Öte yandan taşınmazı ilk el…den temellük eden davalı ara malik … birleşen 2012/243 Esas sayılı dava dosyasında duruşmada “…… taşınmazı satın almak istedi ancak satış bedelinin tamamını ödeyemeyince taşınmaz bana devredildi, yaklaşık bir yıl süre ile adıma kayıtlı kaldı. Bedelin ödendiğinin bildirilmesi üzerine taşınmazı …’a devrettim. ” şekilde beyanda bulunmuş olup, bu beyandan temlikler sırasında para alışverişi olmadığı, taşınmazın bedelsiz olarak devredildiği anlaşılmaktadır. Bu durumda ilk el konumundaki ve inançlı işlemin tarafı olan …’un kabulü ile ara malik …’in tevil yollu ikrarı ile taraf muvazaası iddiasının kanıtlandığı kabul edilmelidir.
Açıklanan bu olgu karşısında; ikinci el konumundaki …’un iyiniyetli olup- olmadığı hususunun araştırılması gerektiğinde kuşku yoktur. Dosya kapsamı bu açıdan değerlendirildiğinde ise; taşınmazı temellük eden ilk el konumundaki davalı … ile ikinci el konumundaki son kayıt maliki davalı …’un kardeş, davacının ise anılan davalıların babası olduğu, taşınmaz temlik edilirken davalı …’un durumu bilen ve bilecek durumda olduğu sabittir.
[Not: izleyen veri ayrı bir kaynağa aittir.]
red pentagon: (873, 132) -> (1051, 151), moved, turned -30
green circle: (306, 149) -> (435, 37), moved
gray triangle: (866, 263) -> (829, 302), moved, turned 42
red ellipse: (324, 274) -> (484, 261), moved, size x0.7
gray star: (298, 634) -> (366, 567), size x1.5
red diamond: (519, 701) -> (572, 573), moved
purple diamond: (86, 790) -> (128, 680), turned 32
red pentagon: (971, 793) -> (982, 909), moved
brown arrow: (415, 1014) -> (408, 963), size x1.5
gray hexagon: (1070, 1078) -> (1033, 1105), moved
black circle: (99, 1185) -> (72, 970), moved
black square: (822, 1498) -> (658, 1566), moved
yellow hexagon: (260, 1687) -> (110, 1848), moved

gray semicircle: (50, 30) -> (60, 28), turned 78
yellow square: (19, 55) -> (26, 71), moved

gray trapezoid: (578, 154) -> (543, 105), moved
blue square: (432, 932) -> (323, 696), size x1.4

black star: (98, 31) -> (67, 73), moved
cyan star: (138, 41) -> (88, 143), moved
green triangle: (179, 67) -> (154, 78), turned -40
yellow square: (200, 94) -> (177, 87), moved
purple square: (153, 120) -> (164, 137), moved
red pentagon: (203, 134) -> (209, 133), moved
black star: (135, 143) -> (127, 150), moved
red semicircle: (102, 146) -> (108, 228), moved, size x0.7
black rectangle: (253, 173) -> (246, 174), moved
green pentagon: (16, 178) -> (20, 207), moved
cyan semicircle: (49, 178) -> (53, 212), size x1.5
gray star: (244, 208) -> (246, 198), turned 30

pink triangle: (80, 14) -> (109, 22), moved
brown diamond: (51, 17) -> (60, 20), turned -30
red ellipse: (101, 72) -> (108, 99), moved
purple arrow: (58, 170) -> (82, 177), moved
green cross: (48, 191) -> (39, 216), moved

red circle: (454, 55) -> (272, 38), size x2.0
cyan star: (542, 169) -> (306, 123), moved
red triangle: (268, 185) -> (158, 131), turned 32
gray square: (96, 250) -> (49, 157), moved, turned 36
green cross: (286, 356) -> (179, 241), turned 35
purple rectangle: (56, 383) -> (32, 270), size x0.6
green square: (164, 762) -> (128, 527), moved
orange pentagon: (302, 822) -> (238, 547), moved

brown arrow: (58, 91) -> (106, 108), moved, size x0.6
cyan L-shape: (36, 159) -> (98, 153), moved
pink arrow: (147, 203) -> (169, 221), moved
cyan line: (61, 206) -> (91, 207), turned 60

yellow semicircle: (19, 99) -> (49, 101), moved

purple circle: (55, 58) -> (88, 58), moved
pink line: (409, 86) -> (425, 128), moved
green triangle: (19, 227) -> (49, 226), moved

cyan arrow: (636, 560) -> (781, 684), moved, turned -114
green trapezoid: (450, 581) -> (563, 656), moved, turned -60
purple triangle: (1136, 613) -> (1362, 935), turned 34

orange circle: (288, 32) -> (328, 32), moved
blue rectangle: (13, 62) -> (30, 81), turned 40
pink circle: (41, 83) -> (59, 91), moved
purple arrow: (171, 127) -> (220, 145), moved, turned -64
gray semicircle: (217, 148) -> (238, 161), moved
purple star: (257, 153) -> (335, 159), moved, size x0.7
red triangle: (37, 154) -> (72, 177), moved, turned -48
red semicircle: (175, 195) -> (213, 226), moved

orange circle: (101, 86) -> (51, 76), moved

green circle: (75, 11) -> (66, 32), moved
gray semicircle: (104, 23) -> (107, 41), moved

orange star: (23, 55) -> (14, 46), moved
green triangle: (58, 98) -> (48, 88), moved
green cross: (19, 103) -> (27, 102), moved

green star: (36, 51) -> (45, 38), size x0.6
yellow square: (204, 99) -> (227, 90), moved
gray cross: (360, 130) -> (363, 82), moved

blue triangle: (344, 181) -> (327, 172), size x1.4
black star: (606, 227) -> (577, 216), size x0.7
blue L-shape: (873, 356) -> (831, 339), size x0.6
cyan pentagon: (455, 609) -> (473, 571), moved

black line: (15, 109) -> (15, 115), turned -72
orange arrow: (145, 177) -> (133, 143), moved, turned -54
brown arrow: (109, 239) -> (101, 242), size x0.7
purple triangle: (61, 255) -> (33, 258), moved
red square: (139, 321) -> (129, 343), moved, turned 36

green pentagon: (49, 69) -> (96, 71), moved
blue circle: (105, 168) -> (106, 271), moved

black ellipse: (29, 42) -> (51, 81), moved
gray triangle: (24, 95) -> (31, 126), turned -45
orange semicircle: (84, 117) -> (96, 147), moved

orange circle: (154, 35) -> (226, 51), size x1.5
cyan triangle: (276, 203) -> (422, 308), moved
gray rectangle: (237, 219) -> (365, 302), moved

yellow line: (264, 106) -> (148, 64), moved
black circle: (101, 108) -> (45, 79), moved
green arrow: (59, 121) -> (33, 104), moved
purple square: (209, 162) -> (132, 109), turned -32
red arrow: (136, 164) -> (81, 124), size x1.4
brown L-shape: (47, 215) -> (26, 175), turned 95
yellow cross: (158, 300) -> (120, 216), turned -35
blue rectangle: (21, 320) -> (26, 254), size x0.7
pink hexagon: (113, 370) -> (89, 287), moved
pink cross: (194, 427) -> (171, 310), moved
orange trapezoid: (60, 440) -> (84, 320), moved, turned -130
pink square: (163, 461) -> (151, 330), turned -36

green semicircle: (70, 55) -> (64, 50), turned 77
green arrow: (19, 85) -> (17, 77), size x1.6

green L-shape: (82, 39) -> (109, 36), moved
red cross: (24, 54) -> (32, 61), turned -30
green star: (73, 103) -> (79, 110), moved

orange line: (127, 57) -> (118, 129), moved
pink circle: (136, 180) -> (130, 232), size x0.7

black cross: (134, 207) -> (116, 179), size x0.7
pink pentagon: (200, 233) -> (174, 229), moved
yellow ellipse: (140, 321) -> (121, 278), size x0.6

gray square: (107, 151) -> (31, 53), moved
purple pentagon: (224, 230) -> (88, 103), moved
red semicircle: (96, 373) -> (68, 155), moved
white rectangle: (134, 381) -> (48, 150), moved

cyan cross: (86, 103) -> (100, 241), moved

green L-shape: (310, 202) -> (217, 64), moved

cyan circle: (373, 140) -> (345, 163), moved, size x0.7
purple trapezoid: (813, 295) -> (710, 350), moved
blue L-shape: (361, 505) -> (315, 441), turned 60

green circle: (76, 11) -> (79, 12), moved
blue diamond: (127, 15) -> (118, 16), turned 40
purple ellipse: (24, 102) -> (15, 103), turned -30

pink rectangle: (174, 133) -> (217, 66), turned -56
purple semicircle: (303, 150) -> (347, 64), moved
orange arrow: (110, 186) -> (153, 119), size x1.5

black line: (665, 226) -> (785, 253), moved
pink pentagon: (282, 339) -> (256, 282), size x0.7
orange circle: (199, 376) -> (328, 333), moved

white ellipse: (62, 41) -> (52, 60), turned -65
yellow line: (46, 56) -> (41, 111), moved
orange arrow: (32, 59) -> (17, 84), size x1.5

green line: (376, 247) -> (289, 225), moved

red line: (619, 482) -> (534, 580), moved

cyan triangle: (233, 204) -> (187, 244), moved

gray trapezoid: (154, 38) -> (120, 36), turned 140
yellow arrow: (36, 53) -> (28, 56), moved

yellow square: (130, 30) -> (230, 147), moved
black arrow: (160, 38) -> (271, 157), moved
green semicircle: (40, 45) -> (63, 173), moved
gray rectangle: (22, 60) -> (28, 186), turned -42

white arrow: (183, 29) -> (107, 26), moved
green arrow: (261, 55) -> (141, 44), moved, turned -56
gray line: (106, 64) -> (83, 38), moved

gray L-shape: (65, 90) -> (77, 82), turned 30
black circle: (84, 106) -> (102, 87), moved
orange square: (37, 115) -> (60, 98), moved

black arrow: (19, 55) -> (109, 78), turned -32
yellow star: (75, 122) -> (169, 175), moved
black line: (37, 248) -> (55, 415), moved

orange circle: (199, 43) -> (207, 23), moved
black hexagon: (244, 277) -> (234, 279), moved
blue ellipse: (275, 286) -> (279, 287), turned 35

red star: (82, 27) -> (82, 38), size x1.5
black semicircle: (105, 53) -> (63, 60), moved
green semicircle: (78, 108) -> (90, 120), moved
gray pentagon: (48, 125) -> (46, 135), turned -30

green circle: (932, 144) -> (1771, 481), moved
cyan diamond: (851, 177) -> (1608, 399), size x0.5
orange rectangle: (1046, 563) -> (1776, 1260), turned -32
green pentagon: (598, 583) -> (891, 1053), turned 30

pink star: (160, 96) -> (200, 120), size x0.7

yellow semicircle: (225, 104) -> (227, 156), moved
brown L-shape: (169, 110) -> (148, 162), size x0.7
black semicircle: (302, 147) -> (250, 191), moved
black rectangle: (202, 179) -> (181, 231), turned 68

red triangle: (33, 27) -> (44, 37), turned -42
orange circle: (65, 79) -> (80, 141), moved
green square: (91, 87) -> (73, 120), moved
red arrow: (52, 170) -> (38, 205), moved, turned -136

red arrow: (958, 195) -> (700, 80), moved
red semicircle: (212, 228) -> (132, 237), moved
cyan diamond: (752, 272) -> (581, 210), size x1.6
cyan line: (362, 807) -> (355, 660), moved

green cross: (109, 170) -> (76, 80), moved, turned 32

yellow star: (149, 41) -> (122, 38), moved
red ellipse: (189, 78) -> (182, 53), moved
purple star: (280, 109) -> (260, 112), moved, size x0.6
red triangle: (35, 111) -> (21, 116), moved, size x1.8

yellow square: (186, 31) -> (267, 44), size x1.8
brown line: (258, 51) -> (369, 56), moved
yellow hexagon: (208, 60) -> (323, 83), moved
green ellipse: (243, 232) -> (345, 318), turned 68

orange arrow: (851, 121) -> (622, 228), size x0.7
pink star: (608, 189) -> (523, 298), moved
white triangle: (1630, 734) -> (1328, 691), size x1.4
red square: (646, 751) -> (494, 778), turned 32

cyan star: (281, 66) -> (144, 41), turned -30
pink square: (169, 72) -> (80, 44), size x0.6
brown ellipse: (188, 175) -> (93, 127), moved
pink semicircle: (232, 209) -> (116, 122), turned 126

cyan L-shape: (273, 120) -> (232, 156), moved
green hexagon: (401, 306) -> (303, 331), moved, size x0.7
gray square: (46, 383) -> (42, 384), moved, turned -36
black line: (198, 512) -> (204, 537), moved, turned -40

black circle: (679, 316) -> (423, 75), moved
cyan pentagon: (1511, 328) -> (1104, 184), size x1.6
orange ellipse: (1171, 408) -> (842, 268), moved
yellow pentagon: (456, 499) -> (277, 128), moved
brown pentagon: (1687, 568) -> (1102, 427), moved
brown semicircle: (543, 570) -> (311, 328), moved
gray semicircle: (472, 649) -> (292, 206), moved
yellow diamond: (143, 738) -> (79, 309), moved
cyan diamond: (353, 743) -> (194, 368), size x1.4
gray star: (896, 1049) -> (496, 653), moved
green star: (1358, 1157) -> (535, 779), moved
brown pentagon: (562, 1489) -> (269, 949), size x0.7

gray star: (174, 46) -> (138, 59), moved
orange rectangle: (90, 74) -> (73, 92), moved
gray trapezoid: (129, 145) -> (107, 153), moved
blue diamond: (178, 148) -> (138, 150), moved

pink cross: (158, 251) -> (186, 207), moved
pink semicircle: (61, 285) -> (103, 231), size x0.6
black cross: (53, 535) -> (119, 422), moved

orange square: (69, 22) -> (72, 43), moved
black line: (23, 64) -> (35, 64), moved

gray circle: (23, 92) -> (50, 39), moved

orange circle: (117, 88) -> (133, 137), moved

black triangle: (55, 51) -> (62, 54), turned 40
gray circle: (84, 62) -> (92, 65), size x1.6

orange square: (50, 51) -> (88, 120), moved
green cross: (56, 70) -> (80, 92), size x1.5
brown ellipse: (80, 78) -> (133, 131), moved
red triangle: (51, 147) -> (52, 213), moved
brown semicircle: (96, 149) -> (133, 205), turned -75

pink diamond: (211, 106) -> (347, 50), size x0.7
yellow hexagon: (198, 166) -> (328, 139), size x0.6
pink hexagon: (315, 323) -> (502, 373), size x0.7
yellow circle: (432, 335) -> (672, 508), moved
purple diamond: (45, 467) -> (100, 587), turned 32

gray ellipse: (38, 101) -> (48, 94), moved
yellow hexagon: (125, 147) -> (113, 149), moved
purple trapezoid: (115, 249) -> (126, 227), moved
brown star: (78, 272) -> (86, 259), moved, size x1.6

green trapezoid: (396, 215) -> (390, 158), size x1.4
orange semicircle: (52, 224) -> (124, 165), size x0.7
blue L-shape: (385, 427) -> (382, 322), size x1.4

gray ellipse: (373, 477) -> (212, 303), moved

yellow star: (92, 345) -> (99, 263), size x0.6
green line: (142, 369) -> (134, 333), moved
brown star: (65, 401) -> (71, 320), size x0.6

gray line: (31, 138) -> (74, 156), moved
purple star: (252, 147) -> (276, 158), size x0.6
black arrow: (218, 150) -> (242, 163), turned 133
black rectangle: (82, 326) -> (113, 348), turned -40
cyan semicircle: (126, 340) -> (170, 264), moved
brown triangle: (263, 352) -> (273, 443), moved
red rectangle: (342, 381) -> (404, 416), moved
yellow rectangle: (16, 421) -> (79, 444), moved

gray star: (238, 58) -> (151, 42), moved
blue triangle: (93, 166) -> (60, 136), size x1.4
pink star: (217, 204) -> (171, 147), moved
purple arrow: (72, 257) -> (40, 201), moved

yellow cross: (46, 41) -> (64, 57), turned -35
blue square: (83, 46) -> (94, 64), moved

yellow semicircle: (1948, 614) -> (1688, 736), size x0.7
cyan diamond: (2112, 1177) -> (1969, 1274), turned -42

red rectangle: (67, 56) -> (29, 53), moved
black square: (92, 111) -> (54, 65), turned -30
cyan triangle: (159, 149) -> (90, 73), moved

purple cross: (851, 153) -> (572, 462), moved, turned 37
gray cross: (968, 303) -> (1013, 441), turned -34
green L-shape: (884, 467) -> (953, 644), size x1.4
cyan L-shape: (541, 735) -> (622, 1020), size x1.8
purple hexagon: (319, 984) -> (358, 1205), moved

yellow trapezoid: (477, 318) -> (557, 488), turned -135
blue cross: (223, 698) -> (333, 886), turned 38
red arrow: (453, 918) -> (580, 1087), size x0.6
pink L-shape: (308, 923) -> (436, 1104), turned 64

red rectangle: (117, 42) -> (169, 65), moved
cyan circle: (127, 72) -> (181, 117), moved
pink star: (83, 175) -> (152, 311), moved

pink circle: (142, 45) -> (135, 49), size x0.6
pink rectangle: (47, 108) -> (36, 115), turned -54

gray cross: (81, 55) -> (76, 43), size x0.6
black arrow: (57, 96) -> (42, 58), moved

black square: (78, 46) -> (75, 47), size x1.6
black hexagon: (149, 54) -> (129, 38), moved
Bu durumda iyiniyetli olmadığı, başka bir ifade ile TMK’nun 1023. maddesinin koruyuculuğundan yararlanamayacağı kuşkusuzdur.
Diğer taraftan; son kayıt maliki olan … ile davacının baba-oğul olduğu, bilen ve bilebilecek konumda bulunduğuna göre davalı tarafa yemin teklifinde bulunulması doğru olmadığı gibi davacının yemin deliline başvurmasına ve yeminin davalı tarafça eda edilmesine hukuki bir sonuç bağlanamayacağı da açıktır.
Hal böyle olunca; yukarıda değinilen ilke ve saptanan olgular karşısında davanın kabulü gerekirken yanılgılı değerlendirme ile yazılı şekilde karar verilmesi doğru değildir.” gerekçesiyle bozulmuş, mahkemece bozma ilamına uyularak davanın kabulüne karar verilmiştir.
Karar, davalı … vekili tarafından süresinde temyiz edilmiş olmakla; dosya incelendi, gereği görüşülüp düşünüldü.
-KARAR-
Hükmüne uyulan bozma kararında gösterildiği şekilde işlem yapılarak karar verilmiştir. Davalı … vekilinin yerinde bulunmayan temyiz itirazının reddiyle, usul ve yasaya ve bozma kararının gerekçelerine uygun olan hükmün ONANMASINA, aşağıda yazılı 571,63 TL bakiye onama harcının temyiz eden davalı …’dan alınmasına, kararın tebliğinden itibaren 15 gün içinde karar düzeltme yolu açık olmak üzere, 08/02/2022 tarihinde oybirliğiyle karar verildi.